Reference
Glossary
Plain-English explanations of the parliamentary terms used across Ayes and Noes. For how the site is built and where its data comes from, see Sources & methodology.
Aye / No
The two ways an MP can vote in a Commons division. "Aye" supports the motion; "No" opposes it. In the House of Lords the equivalents are "Content" and "Not Content".
Backbencher
An MP who does not hold a government ministerial role or a senior opposition (frontbench) role.
By-election
An election held in a single constituency between general elections, usually after the sitting MP resigns, dies, or is removed.
Crossbencher
A member of the House of Lords who is not affiliated to any political party and takes no party whip.
Did not vote
There is no recorded Aye or No vote for that MP in a division. It can reflect absence, illness, pairing, ministerial duties, abstention, or acting as a teller — on its own it does not explain the reason.
Dissolution
The formal end of a Parliament before a general election. All MPs' seats become vacant until the election.
Division
A recorded vote in the House of Commons. MPs walk through the "Aye" or "No" lobby to be counted. Divisions are the basis for the voting records on this site.
Hansard
The official, near-verbatim published report of what is said in debates in Parliament.
Motion
A formal proposal put before the House for debate and decision. If it is contested, it goes to a division where MPs vote Aye or No.
Opposition Day
A day on which an opposition party, rather than the government, chooses the subject for debate in the Commons.
Private Member's Bill
A bill introduced by an MP who is not a government minister, rather than by the government itself.
Prorogation
The formal ending of a parliamentary session. Most pending business stops until the next session begins. It is not the same as dissolution.

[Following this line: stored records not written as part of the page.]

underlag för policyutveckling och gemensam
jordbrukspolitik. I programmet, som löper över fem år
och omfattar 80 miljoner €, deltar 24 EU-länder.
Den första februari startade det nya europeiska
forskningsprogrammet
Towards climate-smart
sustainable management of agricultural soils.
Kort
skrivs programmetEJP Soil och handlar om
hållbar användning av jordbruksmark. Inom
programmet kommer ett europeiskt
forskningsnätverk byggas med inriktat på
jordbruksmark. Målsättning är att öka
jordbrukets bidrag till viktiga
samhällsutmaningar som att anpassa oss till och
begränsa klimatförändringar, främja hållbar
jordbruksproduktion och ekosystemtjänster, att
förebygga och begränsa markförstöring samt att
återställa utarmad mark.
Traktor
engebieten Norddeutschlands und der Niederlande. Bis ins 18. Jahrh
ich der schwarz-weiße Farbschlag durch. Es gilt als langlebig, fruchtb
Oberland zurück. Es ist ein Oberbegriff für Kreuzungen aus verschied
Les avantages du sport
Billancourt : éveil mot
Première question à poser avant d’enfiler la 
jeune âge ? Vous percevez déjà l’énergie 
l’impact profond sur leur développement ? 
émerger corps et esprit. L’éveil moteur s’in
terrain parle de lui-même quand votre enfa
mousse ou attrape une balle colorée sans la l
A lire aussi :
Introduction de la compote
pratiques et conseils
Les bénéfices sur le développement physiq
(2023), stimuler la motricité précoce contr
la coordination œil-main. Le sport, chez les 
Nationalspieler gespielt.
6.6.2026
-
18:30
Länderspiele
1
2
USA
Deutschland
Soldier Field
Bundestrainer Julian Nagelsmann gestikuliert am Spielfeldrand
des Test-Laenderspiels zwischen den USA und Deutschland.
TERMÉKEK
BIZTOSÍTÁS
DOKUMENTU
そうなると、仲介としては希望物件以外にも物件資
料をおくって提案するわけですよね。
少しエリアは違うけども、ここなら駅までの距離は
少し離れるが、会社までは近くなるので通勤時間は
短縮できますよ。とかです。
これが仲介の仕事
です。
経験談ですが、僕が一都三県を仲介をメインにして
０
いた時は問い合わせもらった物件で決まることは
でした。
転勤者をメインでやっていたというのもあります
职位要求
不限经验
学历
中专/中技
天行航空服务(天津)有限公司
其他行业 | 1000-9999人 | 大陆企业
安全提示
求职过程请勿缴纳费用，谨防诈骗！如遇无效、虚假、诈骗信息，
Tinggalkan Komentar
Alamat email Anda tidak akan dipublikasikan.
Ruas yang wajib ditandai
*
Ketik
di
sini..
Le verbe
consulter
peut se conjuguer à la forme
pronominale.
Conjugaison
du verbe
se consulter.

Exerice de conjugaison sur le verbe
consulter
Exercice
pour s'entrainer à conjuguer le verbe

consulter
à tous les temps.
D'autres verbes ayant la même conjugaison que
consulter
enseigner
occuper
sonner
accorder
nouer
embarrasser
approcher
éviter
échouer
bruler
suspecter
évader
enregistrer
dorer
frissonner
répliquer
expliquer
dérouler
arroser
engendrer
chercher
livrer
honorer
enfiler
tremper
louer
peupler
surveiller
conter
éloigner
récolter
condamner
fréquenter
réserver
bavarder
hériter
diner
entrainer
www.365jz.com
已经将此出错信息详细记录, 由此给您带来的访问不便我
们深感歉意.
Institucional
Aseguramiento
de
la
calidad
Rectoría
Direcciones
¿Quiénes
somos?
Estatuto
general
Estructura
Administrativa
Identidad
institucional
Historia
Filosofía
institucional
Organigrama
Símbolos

Reading (first, second, third)
Stages a bill passes through in each House. First reading introduces it; second reading is the first debate on its principle; third reading is the final vote on the completed bill in that House.
Rebellion / voted against party
When an MP's recorded vote differs from the majority recorded vote of their own party in a division. On this site it reflects the recorded vote only and does not describe the formal whip.
Recall petition
A process that lets constituents trigger a by-election if their MP meets certain conditions, such as a criminal conviction or a suspension from the House.
Recess
A period when Parliament is not sitting, such as the summer recess. Parliament still exists and MPs keep their seats — it is not a dissolution.
Speaker
The MP who chairs debates in the Commons and is politically impartial. The Speaker does not normally take part in divisions.
Teller
One of four MPs (two for each side) appointed to count the members passing through a division lobby. A teller's own vote is recorded but flagged separately, which is why published totals can differ slightly from the sum of individual votes.
Three-line whip
The strongest instruction a party gives its MPs to attend and vote a particular way — underlined three times on the weekly whip document. Defying it is treated as a serious act.
Whip
Both an MP appointed to manage their party's attendance and voting, and the written instruction itself telling MPs how to vote.